Inspection: The Scrum team checks work as they complete it. The team showcases work done at the end of each sprint during sprint reviews to the customer and reviews progress internally.
Adaptation: The Scrum team practices continuous improvement. Thanks to the regular inspection process, they constantly ask whether they have improved today compared to yesterday. Practicing continuous improvement eventually translates into tangible business results like faster time to market and improved customer satisfaction.
2. Self-organization
Scrum teams work independently and self-organize. Once they understand the goal of the sprint and the product backlog items to focus on, the team decides on the best internal working style to meet that goal. The team chooses who does what, when to do it, and how to do it with minimal involvement from people outside the team. They are also accountable together as one team.
The Scrum Guide highlights that if you want , the Scrum Team needs to have the freedom to take ownership of how what, and when the work gets done.
3. Cross-functional collaboration
Scrum teams thrive on cross-functional collaboration. They are self-contained and have all the required domain knowledge and skills without relying on others outside the immediate team. Focusing on cross-functional collaboration prevents the formation of silos and creates a foundation of trust and transparency within the team, leading to better work outcomes.
Each Scrum team includes:
Product owner
Scrum master
A varying number of developers (individual contributors) with their area of specialty depending on the complexity of the project
4. Prioritization
Scrum teams relentlessly prioritize tasks in order of importance to help them deliver the most business value in the fastest time possible.
While prioritizing tasks in the product backlog, the team looks at three factors:
The overall value delivered by this task
Any associated risks or uncertainties
Any dependencies that arise out of implementation
5. Time-boxing
Time-boxing is the practice of allocating a fixed, maximum time for an activity. A time-box defines and limits the amount of time given to ambiguous or open-ended tasks for the whole team.
Practicing time boxing effectively helps teams:
Provide a clear definition of ‘done’ for ambiguous tasks
Create a time constraint on tasks, encouraging teams to get work done more effectively. Each sprint or iteration should produce a work product that can be demonstrated to a customer
Define the scope for all Scrum events. For example, the length of the sprint is time-boxed to 1-4 weeks, depending on the organization. Sprint planning sessions should take no more than two hours.
6. Iterative process
Scrum teams follow an iterative development process of their deliverables. It breaks down the development of a larger project into smaller, more manageable chunks.
Each iteration builds on the previous one, adding on more features and gradually increasing the complexity of the working product until there’s a customer-ready and fully-functional application or project deliverable.

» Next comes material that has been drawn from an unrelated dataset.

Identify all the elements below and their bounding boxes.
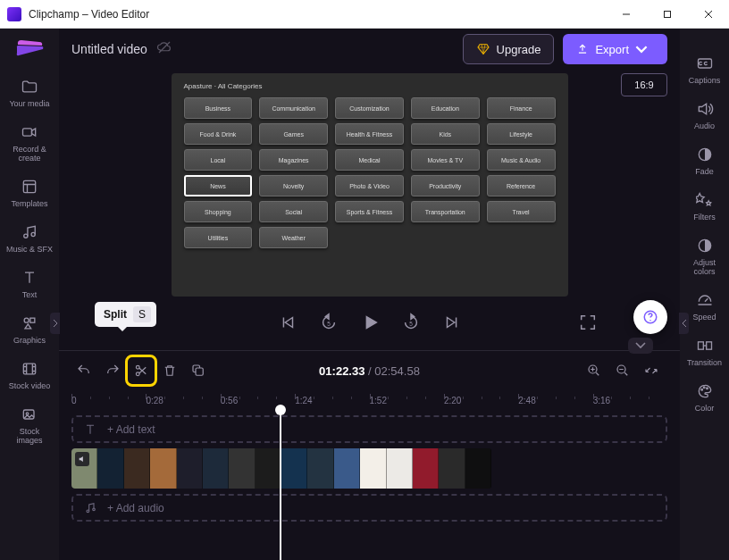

Some benefits of following an iterative process:
Allows for course correction during the process: With each sprint cycle, the team gains a better understanding of what’s required and allows them to incorporate these learnings into future sprints.
Improves team motivation during the work process: With each iteration, the team produces work better suited for the final stakeholder or customer.
What are the critical roles in a Scrum team?
Although Scrum teams may adapt their roles to fit their needs, they are generally comprised of five different roles.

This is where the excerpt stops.